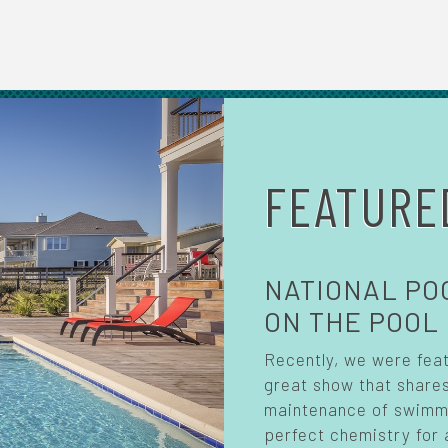
FEATURE
NATIONAL PO
ON THE POOL
Recently, we were fea
great show that shares
maintenance of swimmin
perfect chemistry for 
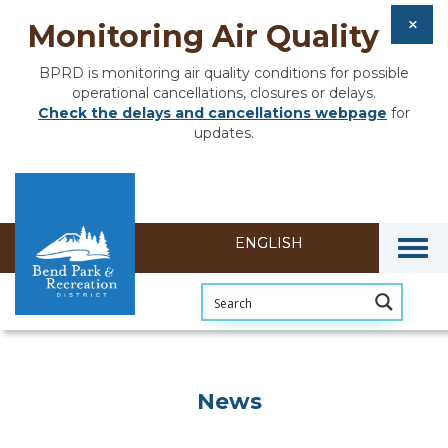
Monitoring Air Quality
BPRD is monitoring air quality conditions for possible
operational cancellations, closures or delays.
Check the delays and cancellations webpage
for
updates.
Togg
News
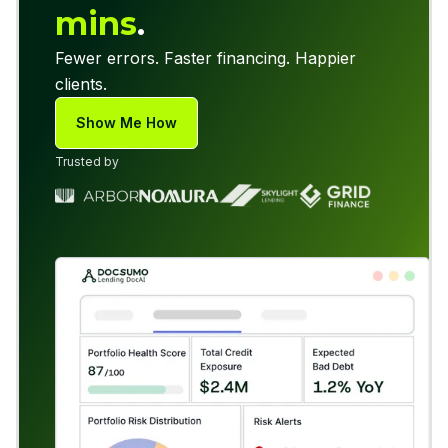
mins
.
Fewer errors. Faster financing. Happier
clients.
Show Me How
Trusted by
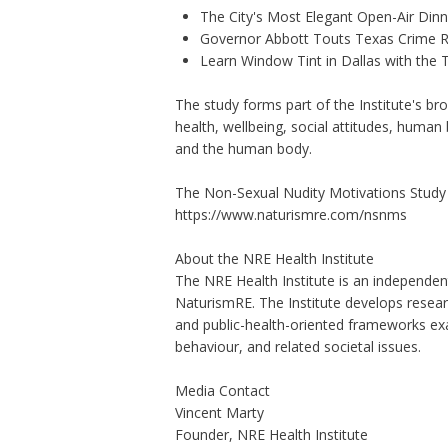
The City's Most Elegant Open-Air Din
Governor Abbott Touts Texas Crime Ra
Learn Window Tint in Dallas with the
The study forms part of the Institute's b
health, wellbeing, social attitudes, human 
and the human body.
The Non-Sexual Nudity Motivations Study i
https://www.naturismre.com/nsnms
About the NRE Health Institute
The NRE Health Institute is an independent
NaturismRE. The Institute develops resear
and public-health-oriented frameworks exa
behaviour, and related societal issues.
Media Contact
Vincent Marty
Founder, NRE Health Institute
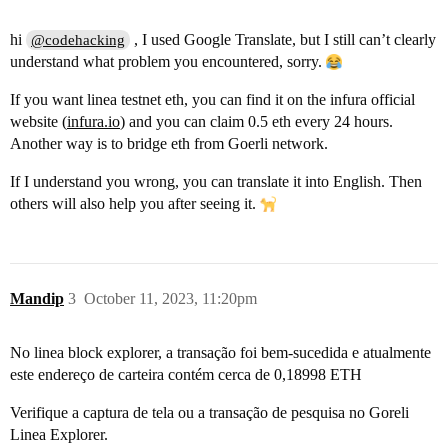
hi
, I used Google Translate, but I still can’t clearly
@codehacking
understand what problem you encountered, sorry.
If you want linea testnet eth, you can find it on the infura official
website (
infura.io
) and you can claim 0.5 eth every 24 hours.
Another way is to bridge eth from Goerli network.
If I understand you wrong, you can translate it into English. Then
others will also help you after seeing it.
Mandip
3
October 11, 2023, 11:20pm
No linea block explorer, a transação foi bem-sucedida e atualmente
este endereço de carteira contém cerca de 0,18998 ETH
Verifique a captura de tela ou a transação de pesquisa no Goreli
Linea Explorer.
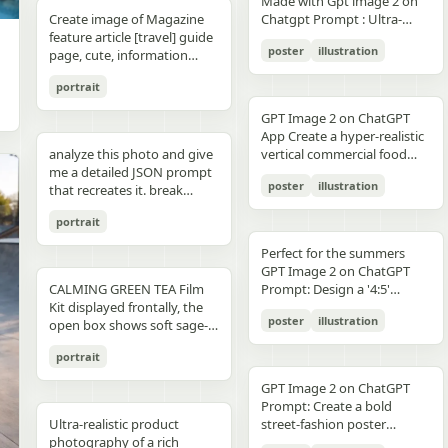
unchanged and clearly
Made with Gpt image 2 on
right panel's shared
waist belt and side locks"},
panel distinctly different
"secondary": "Clean Sans-
visible camera: close framing
glossy floor, symmetrical
small illustrated elements
modern sans-serif Strong
detail, sharp reflections,
typography, clean layout,
than split-screen, with
distinguishable in natural
Create image of Magazine
Chatgpt Prompt : Ultra-
record","mood":"educational,
{"title":"4 ヘルメットの準
biome, letters clearly
Serif for body text and
(waist-up), eye-level,
composition, minimal
such as leaves, a bathtub, a
color blocking per panel
premium commercial
ultra premium branding --ar
coherent perspective, wet
light and slightly increased
feature article [travel] guide
realistic premium
calm,
備","position":"bottom-
readable yet organically
technical details" } }
intimate distance, slight
candle, a bottle, lavender
(blue, orange, green, purple)
photography, 8K.
2:3 --style raw --quality 2 --
reflective pavement, realistic
poster
illustration
contrast in order to match
page, cute, information
smartphone advertisement,
practical"},"text_language":"Jap
left","count":1,"labels":["ヘル
integrated into terrain
handheld feel setting:
sprigs, and a basket of
Dynamic poses conveying
sharp focus --photorealistic
textures, atmospheric
the spectacular editorial
dense photo book style
featuring a confident young
vector edges, infographic
メットのバイザーと内部シス
minimal indoor near
folded towels. Along the
motion, strength, and
depth, and no text.
portrait
style. Create a bold,
magazine feature article
woman in her early 20s with
suitable for social media
テムをチェック。ヘッドセッ
window, light curtains, clean
very bottom, add a
adventure Clean grid layout
attention-grabbing headline
page. Add all necessary
fair skin and sharp facial
educational posts"}
トとの同期を確認す
soft background lighting:
GPT Image 2 on ChatGPT
horizontal green tip strip
with balanced spacing
at the top (create a unique
sections, tips,
features, wearing sleek black
る。"],"image":"heroine
diffused daylight, gentle
App Create a hyper-realistic
labeled “今日からできる TIP”
Commercial advertising /
title that matches the spirit
recommendations,
cat-eye sunglasses. She has
holding the red helmet in
highlight bloom, soft
analyze this photo and give
vertical commercial food
with exactly 3 checklist
brand campaign aesthetic
of the photo - it can be
information. add photos for
long, thick braided hair
both hands at chest height,
shadow transitions mood:
me a detailed JSON prompt
photography poster for a
items: “就寝の1〜2時間前に
(Nike, Decathlon style)
romantic, mysterious, funny,
any sections and
styled into an extended
showing the glossy black
t,
poster
illustration
warm, romantic, intimate
that recreates it. break
premium [PRODUCT TYPE],
入浴する”, “スマホは浴室に
Lighting: Professional,
or dramatic). Add a smaller
recommendations if you
oversized braid, colored in
visor"},{"title":"5 ヘルメット
everyday moment, natural
down the color grading and
designed in a refined luxury
持ち込まない”, and “水分補
cinematic lighting with
subtitle under it, which will
like. Place the attached
soft lavender/purple tones
の装着・システム起
portrait
affection quality: ultra-
every exact color in the
advertisement style, 2:3
給を忘れずに”. Place a final
sharp detail and contrast
look like a real newspaper
person at the precise
matching the product
動","position":"bottom-
realistic, analog film look,
photo (use Opus, not
aspect ratio. Place [MAIN
handwritten-style Japanese
Mood: Energetic,
caption. Add realistic
location of [city, country].
theme. She is captured in a
Perfect for the summers
center","count":1,"labels":
fine grain, slight softness,
Sonnet. Opus has stronger
PRODUCT] as the central
phrase at the lower right
adventurous, motivational
newspaper elements:
Seamlessly blend the
dynamic low-angle
GPT Image 2 on ChatGPT
["ヘルメットを装着し、直上
natural imperfections
visual analysis and writes
hero subject, positioned
reading “自分をいたわる時
Aspect ratio: 1:1 (square
Columns of small text (in the
attached person as if they
CALMING GREEN TEA Film
cinematic pose, slightly
Prompt: Design a '4:5'
のコネクタをロック。全身の
,
more detailed JSON) paste
[COMPOSITION / ANGLE],
間を。” The overall look
collage)
style of lorem ipsum, but
are sightseeing. Approach
Kit displayed frontally, the
twisting her torso while
product poster for an
システムが起動し、胸部コア
that JSON into ChatGPT
with premium realistic
should be clean, gentle,
poster
illustration
framed like real news) At the
this task with the
open box shows soft sage-
holding a Xiaomi 17 Pro
'orange' juice 3d bottle
が発光す
upload your product image
details such as [TEXTURE
wellness-focused, feminine-
top is the fictitious name of
understanding that this is a
green film pouches and
smartphone toward the
using playful inflatable-
る。"],"image":"heroine
and prompt: using this JSON
DETAILS], [SURFACE FINISH],
neutral, and polished like a
portrait
the publication (for
critical, information rich
translucent ampoules with
camera in a bold hero shot
plastic packaging surrealism
placing the helmet onto her
as reference, generate a
and [FOOD-SPECIFIC
Japanese seasonal magazine
example, The Daily Prompts,
page that will significantly
matte silver caps, product
with strong forced
where the bottle behaves
head with both hands; blue
person holding my product
FEATURES]. Surround the
GPT Image 2 on ChatGPT
infographic, with delicate
AI Times or similar - think
influence visitor numbers,
placed centrally with clear
perspective, the phone
like a squeezed toy object
chest core glowing
save that generated photo
product with [FLOATING
Prompt: Create a bold
anime illustration, soft
creatively, according to the
text accuracy is important.
branding CALMING GREEN
dominating the foreground.
mid-pressure. The poster
brightly"},{"title":"6 装着完
as your character reference
Ultra-realistic product
INGREDIENTS / MOTION
street-fashion poster
shadows, subtle textures,
picture) Date, issue number
Fully use the entire [9:16]
TEA -- 7 Days to Soothed
The smartphone features a
should communicate
了","position":"bottom-
attach it to every future
photography of a rich
ELEMENTS], arranged
featuring a handsome man
and calm spa-like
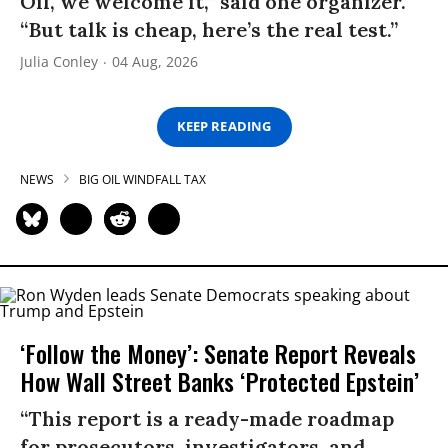
Oil, we welcome it,” said one organizer.
“But talk is cheap, here’s the real test.”
Julia Conley
04 Aug, 2026
KEEP READING
NEWS
BIG OIL WINDFALL TAX
‘Follow the Money’: Senate Report Reveals
How Wall Street Banks ‘Protected Epstein’
“This report is a ready-made roadmap
for prosecutors, investigators, and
━━━━━━━━━━━━━━━━
## [Task prompt]
Tell how many lines in the data include the string "body". Reply with the number and no other text.

## [Written answer]
2